Unholy crap you guys, a real pagan! Not one of those imitation cubic zirconia pagans they make with the Russian Formula.

(Speaking of do-gooding, this seems a handy time to plug our upcoming charity movie screening of Rosemary’s Baby June 10. Ticket sales benefit the A Woman’s Place 24-hour emergency shelter in San Francisco. They also benefit a measurable decline in my anxiety about whether we can fill enough seats.)

But, again, the St Germain United blog says little about Satanism itself. Instead, Mehlhoff uses TST as a ramp into a parable about the earliest non-Jewish Christian converts.

In the book of Acts, St Peter (noted for rocking a totally metal inverted cross way before it was cool) gets pagan Romans hooked on Jesus. And he did it without access to Chick Tracts even.

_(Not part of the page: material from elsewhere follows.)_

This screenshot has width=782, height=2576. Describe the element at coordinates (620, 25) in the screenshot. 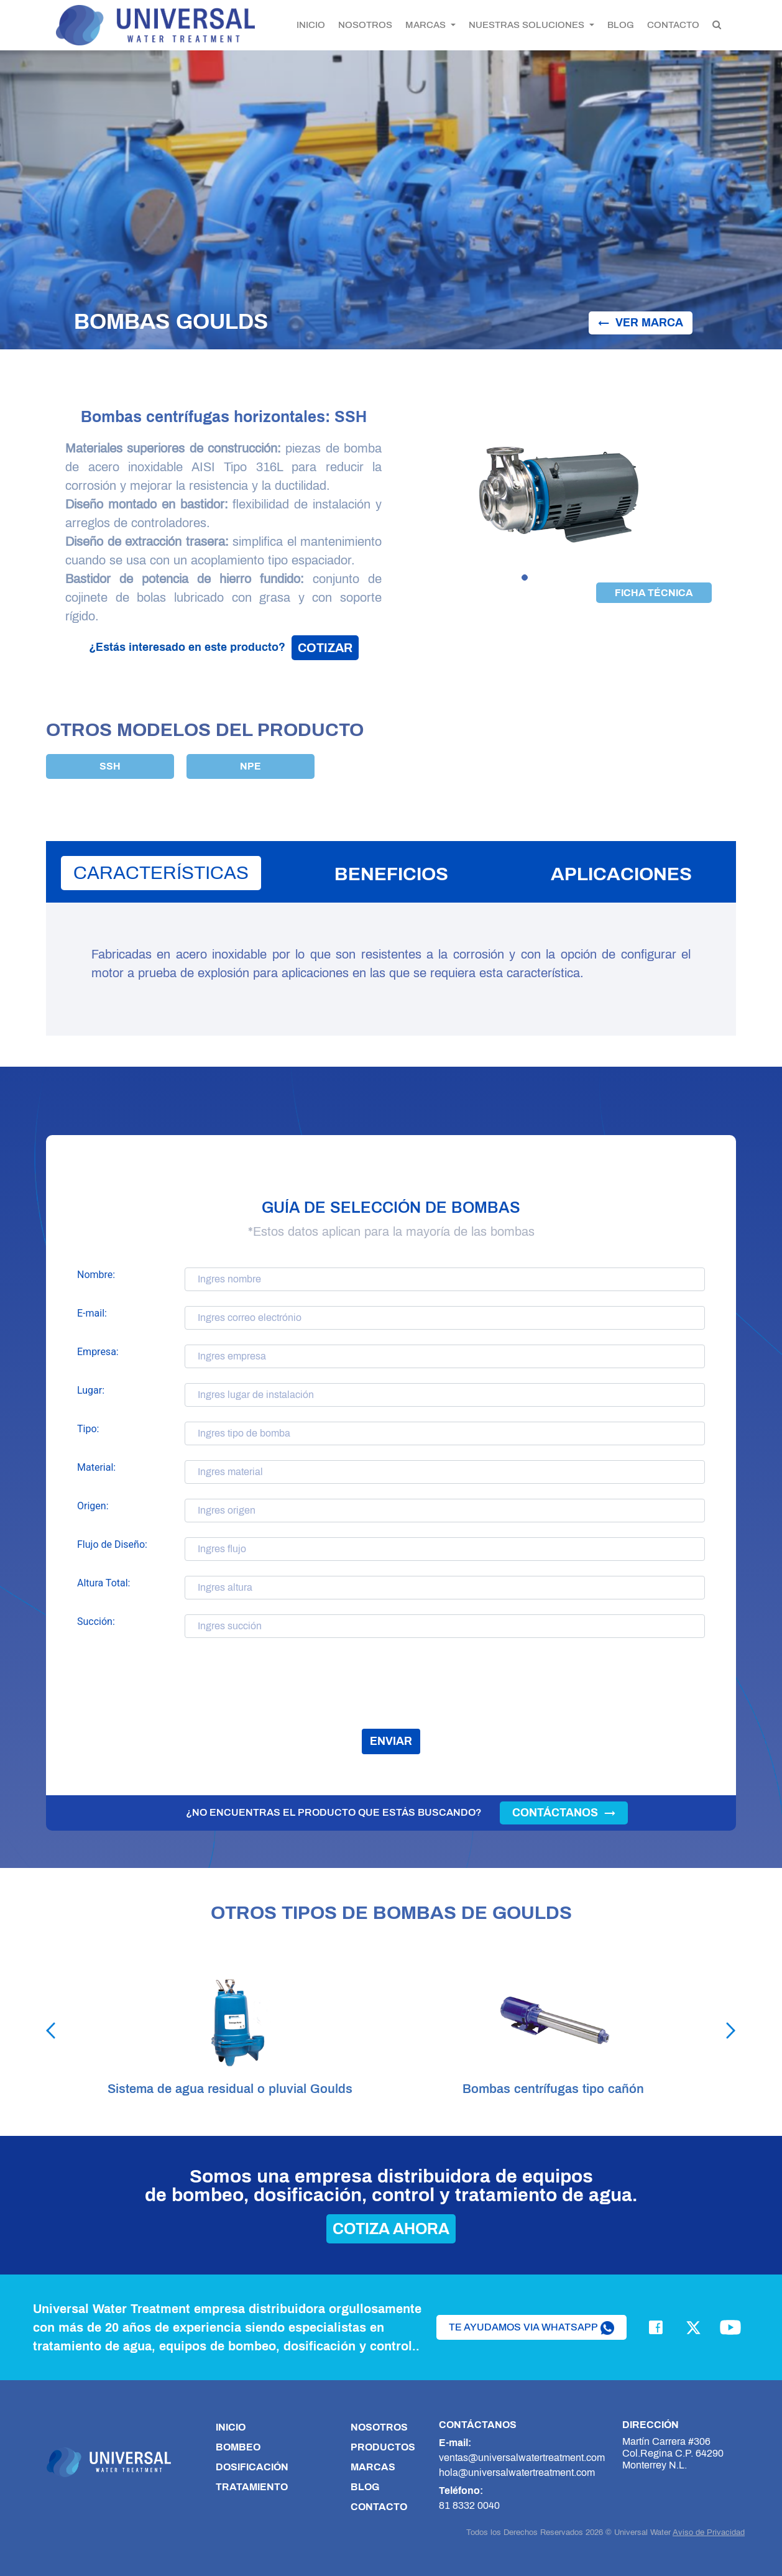 I see `BLOG` at that location.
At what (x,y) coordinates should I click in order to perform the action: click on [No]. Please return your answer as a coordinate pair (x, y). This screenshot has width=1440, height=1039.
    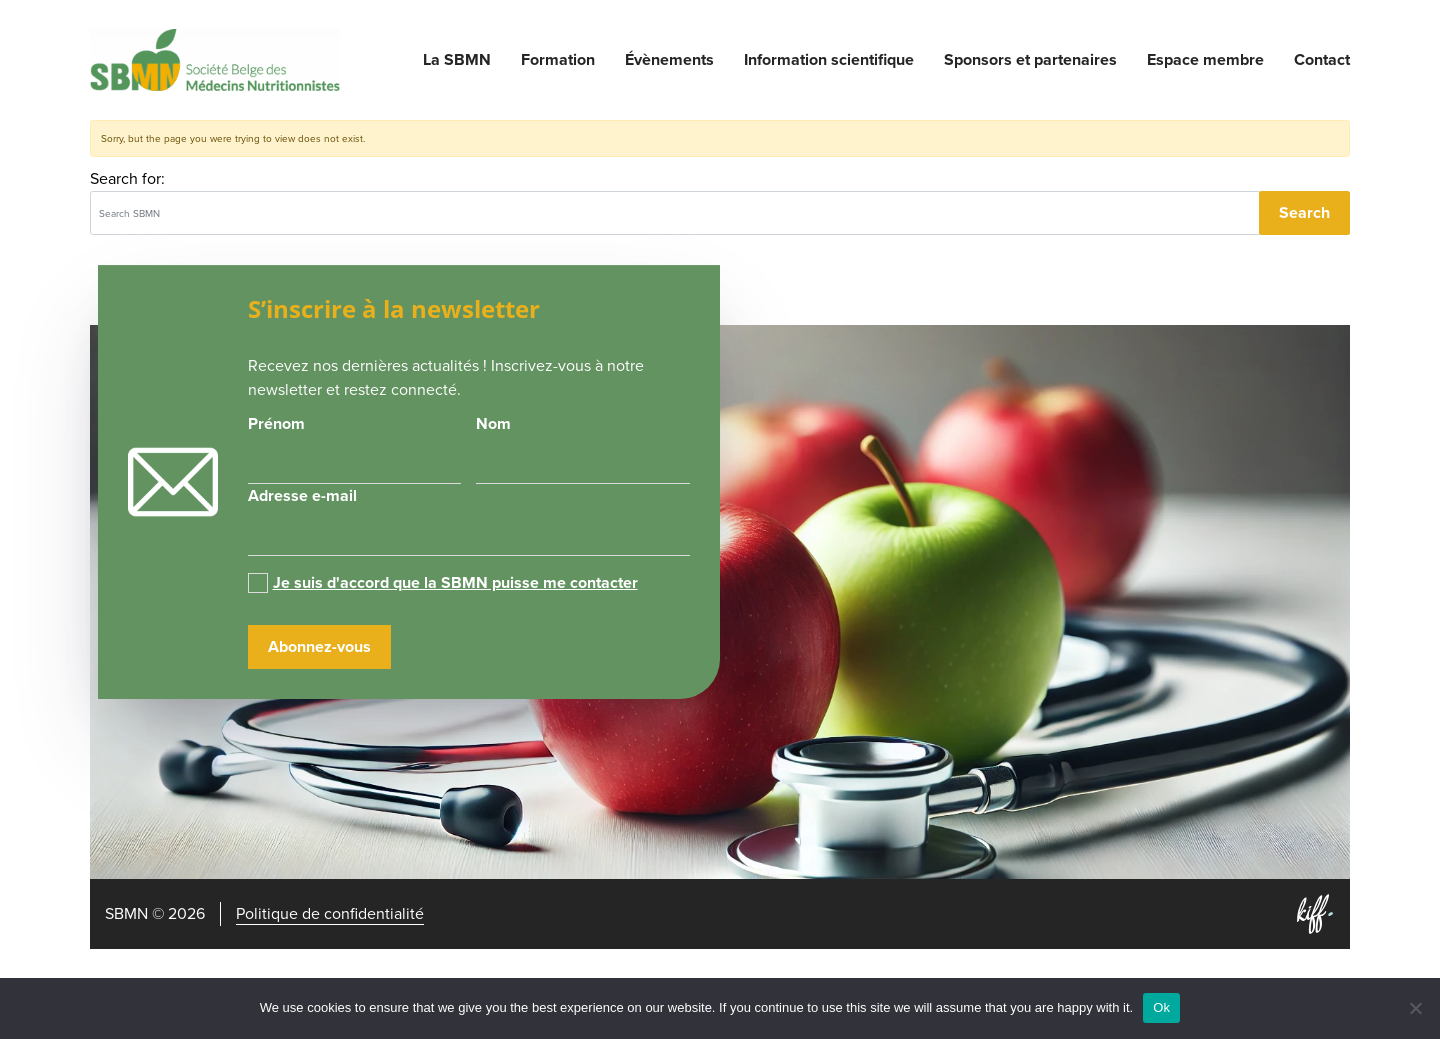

st germain united satanism

“Guys, I seriously don’t think this is how you’re supposed to do a baptism.”

Pete is a little reluctant to break Jewish religious traditions on his mission, but god scolds him, “What god has made clean, you must not call profane.”

Mehlhoff’s takeaway from this: “god is still speaking. May we listen.” In other words, don’t let your prejudices get in the way of giving people a fair shake.

That’s fine, although it seems Mehlhoff’s version of this is to fantasize about what great Christians we’d all make. As a Californian, I’m disinclined to his offered baptism as a waste of water if nothing else.

Here’s the part that worries me: Mehlhoff’s sermon is based on the idea of “what god makes clean.” In Acts, Peter is afraid of eating pork and consorting with pagans etc, but god said it was okay, so it’s okay.

You can see where this is going. History teaches that if people think anything “god” tells them is acceptable, ruin is right around the corner. I’ve seen Carrie three times, so I know what I’m talking about here.

The St Germain United response would be, presumably, that god won’t sanction anything bad. But all of us don’t have to think for even a second for examples of sociopathic things that “god” supposedly tells people to do.

Apropos of our previous conversation about Patron Sinners, this is why as a Satanist I still trust human judgment over divine edicts.

When push comes to shove, I don’t know how qualified I am to decide what’s right and wrong all the time. But I still trust my reason (and yours) over the alleged voice of any god, specifically because I admit I might be wrong. On the other hand, “god” is always supposed to be right—which makes his pronouncements extra dangerous.

Besides, who knows what “god” is even saying anyway? I don’t speak a bloody word of Hebrew myself.


st germain united satanism

It all sounds like a bunch of popping and cracking noises to me.